A miúda do 701

Eu que gosto de seriedade desnecessária como de levar porrada, arrepio à receita de sempre, a patetice!

Foto
André Branco/Unsplash

Notamo-la logo que entra no autocarro, num daqueles carrinhos de três rodas, empurrada pela mãe, talvez 5 ou 6 anos (é difícil adivinhar no caso dela), empurrada pela mãe molhada da chuva da tarde, com a irmã mais pequena a pé e pela mão. Empurram-se para o espaço em frente à porta de trás todas as três, criam entre nós o vão estritamente necessário e estacionam.

Eu vou nos primeiros assentos depois do degrau da parte de trás, portanto de camarote para o cacho familiar; o autocarro é o 701 (Campo de Ourique ao Campo Grande, a passar pelo Hospital de Santa Maria) e um olhar para ela chega para adivinharmos exactamente em que paragem vão descer, os pobres e doentes saem todos no mesmo sítio.

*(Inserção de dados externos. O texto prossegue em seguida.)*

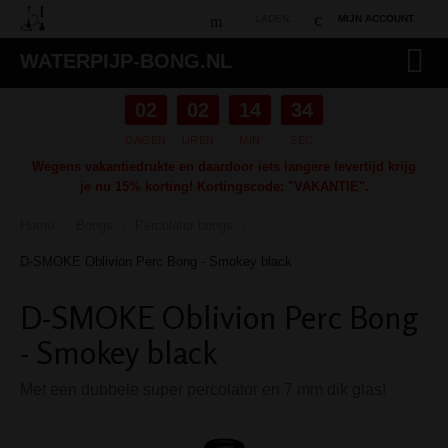
LADEN...
MIJN ACCOUNT
WATERPIJP-BONG.NL
02
02
14
34
DAGEN
UREN
MIN
SEC
Wegens vakantiedrukte en daardoor iets langere levertijd krijg
je nu 15% korting! Kortingscode: "VAKANTIE".
Home
Bongs
Percolator bongs
/
/
/
D-SMOKE Oblivion Perc Bong - Smokey black
D-SMOKE Oblivion Perc Bong
- Smokey black
Met een dubbele super percolator en 7 mm dik glas!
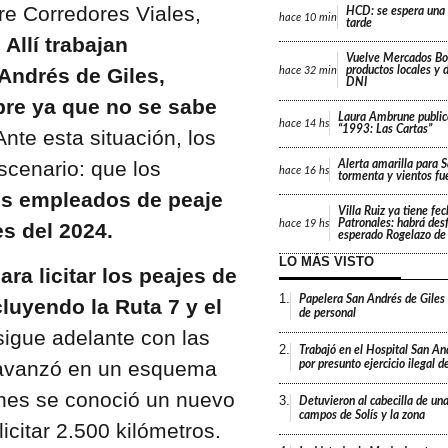
re Corredores Viales,
HCD: se espera una d
hace
10 min
tarde
 Allí trabajan
Vuelve Mercados Bon
Andrés de Giles,
productos locales y
hace
32 min
DNI
bre ya que no se sabe
Laura Ambrune public
hace
14 hs
“1993: Las Cartas”
Ante esta situación, los
scenario: que los
Alerta amarilla para 
hace
16 hs
tormenta y vientos fu
os empleados de peaje
Villa Ruiz ya tiene fe
Patronales: habrá desf
hace
19 hs
s del 2024.
esperado Rogelazo de
LO MÁS VISTO
ra licitar los peajes de
1.
Papelera San Andrés de Giles
luyendo la Ruta 7 y el
de personal
sigue adelante con las
2.
Trabajó en el Hospital San An
y avanzó en un esquema
por presunto ejercicio ilegal d
lunes se conoció un nuevo
3.
Detuvieron al cabecilla de un
campos de Solís y la zona
icitar 2.500 kilómetros.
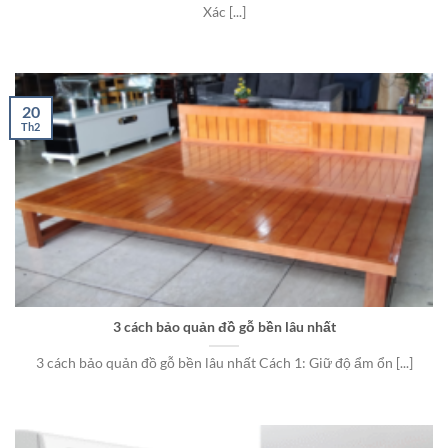
Xác [...]
20
Th2
3 cách bảo quản đồ gỗ bền lâu nhất
3 cách bảo quản đồ gỗ bền lâu nhất Cách 1: Giữ độ ẩm ổn [...]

É demasiado grande para andar de carrinho, demasiado grande para a chupeta que lhe tapa parte da cara mas demasiado pequena para a tez amarelada, para as fundas olheiras, para a magreza ossuda dos pulsos entre o casaco e as luvas, demasiado demasiado demasiado pequena para o cansaço e tristeza daqueles olhos desossados, negros, a contaminar-nos de silenciosa angústia, de sossegado desespero.

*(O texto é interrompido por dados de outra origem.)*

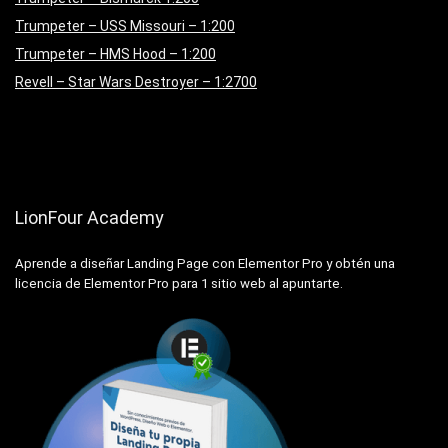
Trumpeter – USS Missouri – 1:200
Trumpeter – HMS Hood – 1:200
Revell – Star Wars Destroyer – 1:2700
LionFour Academy
Aprende a diseñar Landing Page con Elementor Pro y obtén una
licencia de Elementor Pro para 1 sitio web al apuntarte.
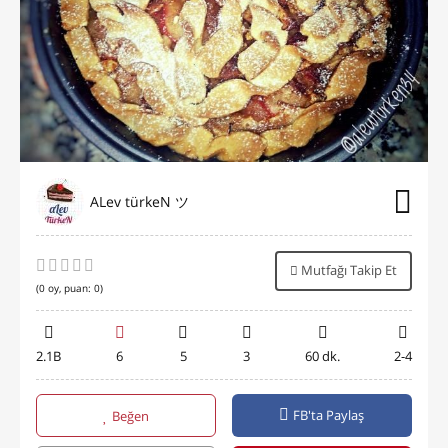
ALev türkeN ツ
Mutfağı Takip Et
(
0
oy, puan:
0
)
2.1B
6
5
3
60 dk.
2-4
FB'ta Paylaş
Beğen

Tem algo do terrível óleo do Metsu que vi no Rijksmuseum, a criança doente da peste de 1663 em Amsterdão. A mesma postura alongada de Pietà, o mesmo desalento caído de braços e pernas, a mesma desistência da vida, a mesma mãe dobrada sobre si própria, os mesmos olhos sombrios, só dor... só que mais magra, mais amarela se possível.

O desatento burburinho de autocarro lisboeta em fim de tarde desaparece num sopro. Sem ser nada connosco instala-se a solenidade grave dos momentos maus e impossíveis. A empatia tortura-nos, a impotência sufoca-nos. Respiramos todos cuidadosamente em tom de câmara ardente enquanto tentamos não nos perguntar o que terá a garota, o que lhe andarão a fazer as boas almas de bata branca de Santa Maria. As velhotas lançam olhares camaradas à mãe, um ou outro encanecido sorri à irmã caçula e evidentemente saudável, toda a gente se faz prestável, oferecem-se lugares sentados e mais espaço e ajuda para virar o carrinho, todos evitamos os insuportáveis olhos por detrás da chucha, por todos passa a realização do discreto heroísmo dos médicos e enfermeiros pediátricos, viver nisto todo o dia, todos os dias!

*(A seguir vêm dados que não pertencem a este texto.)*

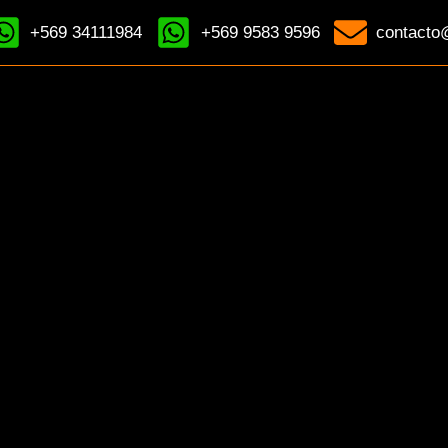
+569 34111984
+569 9583 9596
contacto@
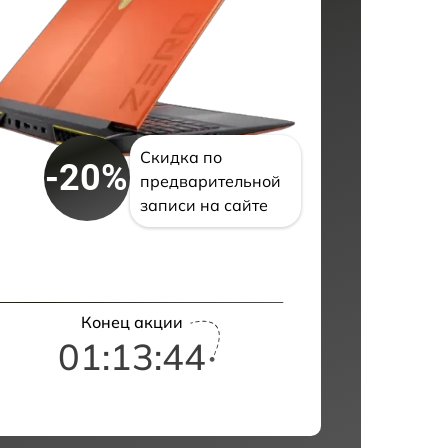
Скидка по
-20%
предварительной
записи на сайте
Конец акции
01:13:43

Tanto viram e rearrumam o carrinho que ficamos de frente um para o outro, “o senhor me deu, o senhor me tirou, bendito seja o nome do senhor” dizia o tio Job. Olhamo-nos a sério, barbudo grisalho e de barrete para a chuva eu tenho bastante a ver, ela também evidentemente, forço-me a olhar para além do medo, olho-a de frente, aguento, seguro-a.

Isto não lhe acontece demasiado, e por trás da tristeza e do cansaço espreita a curiosidade de todo o puto de seis anos. Olha-me firme, com um “o qu’é que foi pá?!” muito urbano, muito lisboeta. Eu que gosto de seriedade desnecessária como de levar porrada, arrepio à receita de sempre, a patetice!

Com o mesmo ar seráfico de todos os outros, olhos nos olhos, começo discreto a mexer as orelhas e a fazer os óculos subir e descer o nariz. Um segundo de perplexidade e depois o reconhecimento que está a lidar com um palerma, chamada de atenção à irmã que se lhe junta, temos espectáculo.

Eu lá vou lento (para fazer render) desfiando o meu reportório de momices para putos: entorto os olhos para os lados e para dentro, faço os óculos descer até à ponta do nariz sem lhes tocar, puxo o lóbulo da orelha virando os olhos para esse lado ao mesmo tempo como um boneco animado, entorto a boca torcendo as narinas, deito a língua de fora para, com um piparote no queixo, a engolir novamente. Sempre com o mesmo ar sério de maduro a caminho do trabalho (o truque está no ar sério).

A caçula ri-se descarada, a mãe sorri-me um sorriso cansado, ela, ela quase que se ri por detrás da chupeta. Remato com uma piscadela de olho enquanto a malta ajuda a mãe a descer o carrinho do 701, ela devolve-ma; eu sigo convencido que temos alguma coisa a fazer mesmo (especialmente) quando não há nada a fazer.